Editors note: Some of our Facebook community members pointed out our original headline was unnecessarily raced. And you know, they were correct. The point here is that many politicians have attacked public workers over the past two years using racist dog whistles, and have succeeded because the jobs are so crucial to workers of color in general. Today, we celebrate them--all of them. Their crucial work amid Hurricane Sandy is a reminder why race-based attacks hurt us all.
The worst of Hurricane Sandy may be over for the residents of New York City, but we're still a long ways from normal. At a press conference on Tuesday morning, Mayor Michael Bloomberg summarized the damage: the death toll is close to a dozen and rising, more than 60,000 residents are without power, and the city's massive subway system has been crippled by flooding.
As workers and city officials try tirelessly to get the Big Apple back up and running, it's worth taking a minute to look at how race keeps the city going. Chances are, if you were stuck inside and had the luxury of ordering a pizza or calling an emergency worker about downed power lines, that worker was likely someone of color.
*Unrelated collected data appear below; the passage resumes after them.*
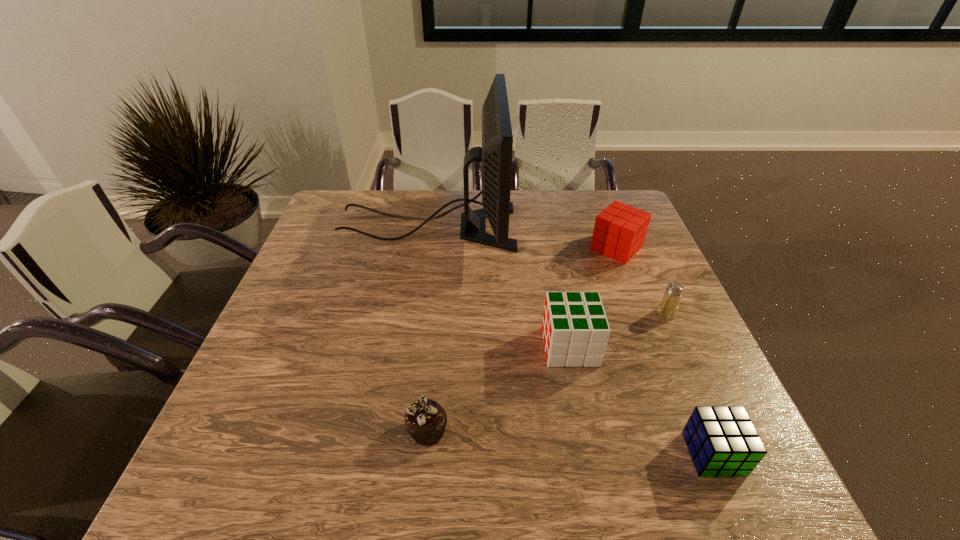 Identify which cube is the second closest to the farthest cube. Please provide its 2D coordinates. Your answer should be formatted as a tuple, i.e. [(x, y)], where the tuple contains the x and y coordinates of a point satisfying the conditions above.

[(722, 441)]

At what (x,y) coordinates should I click in order to perform the action: click on vacant space that satisfies the following two spatial constraints: 1. on the screen side of the computer monitor; 2. on the back side of the shortest cube. Please return your answer as a coordinate pair (x, y). The image size is (960, 540). Looking at the image, I should click on (393, 454).

You are a GUI agent. You are given a task and a screenshot of the screen. Output one action in this format:
    pyautogui.click(x=<x>, y=<y>)
    Task: Click on the vacant region that satisfies the following two spatial constraints: 1. on the red face of the shortest cube; 2. on the left side of the leftmost cube
    This screenshot has width=960, height=540.
    Given the screenshot: What is the action you would take?
    pyautogui.click(x=591, y=454)

The height and width of the screenshot is (540, 960). I want to click on vacant area in the image that satisfies the following two spatial constraints: 1. on the screen side of the third farthest object; 2. on the right side of the tallest object, so click(414, 313).

Identify the location of free location that satisfies the following two spatial constraints: 1. on the screen side of the computer monitor; 2. on the left side of the cupcake. (396, 430).

Where is `blank area in the image that satisfies the following two spatial constraints: 1. on the front side of the farthest cube; 2. on the left side of the shortest cube`? blank area in the image that satisfies the following two spatial constraints: 1. on the front side of the farthest cube; 2. on the left side of the shortest cube is located at coordinates (696, 454).

Identify the location of free space in the image that satisfies the following two spatial constraints: 1. on the screen side of the farthest cube; 2. on the right side of the computer monitor. The width and height of the screenshot is (960, 540). (424, 248).

At what (x,y) coordinates should I click in order to perform the action: click on vacant area in the image that satisfies the following two spatial constraints: 1. on the screen side of the saltshaker; 2. on the left side of the computer monitor. Please return your answer as a coordinate pair (x, y). Looking at the image, I should click on (414, 313).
In his presser this morning, Bloomberg noted how dangerous the work is to get the subways back on track. "Subway workers have to walk the thousands of miles of track to inspect the subway tunnels," the mayor said. Here's a quick demographic look at New York City's subway workers:
Three out of five urban transit workers are black or Latino.
A majority are at least 45 years old.
Nearly 80 percent are New York City residents.
Almost 35 percent live in Brooklyn.
- The work is, almost by definition, is a health hazard.
It's almost a rite of passage to complain about a city's subway system, and no matter what city you're in, transit workers are almost always represented poorly by the media and criticized for issues that are far beyond their control. But it's in times like these when we all start to realize just how important their work is to our lives.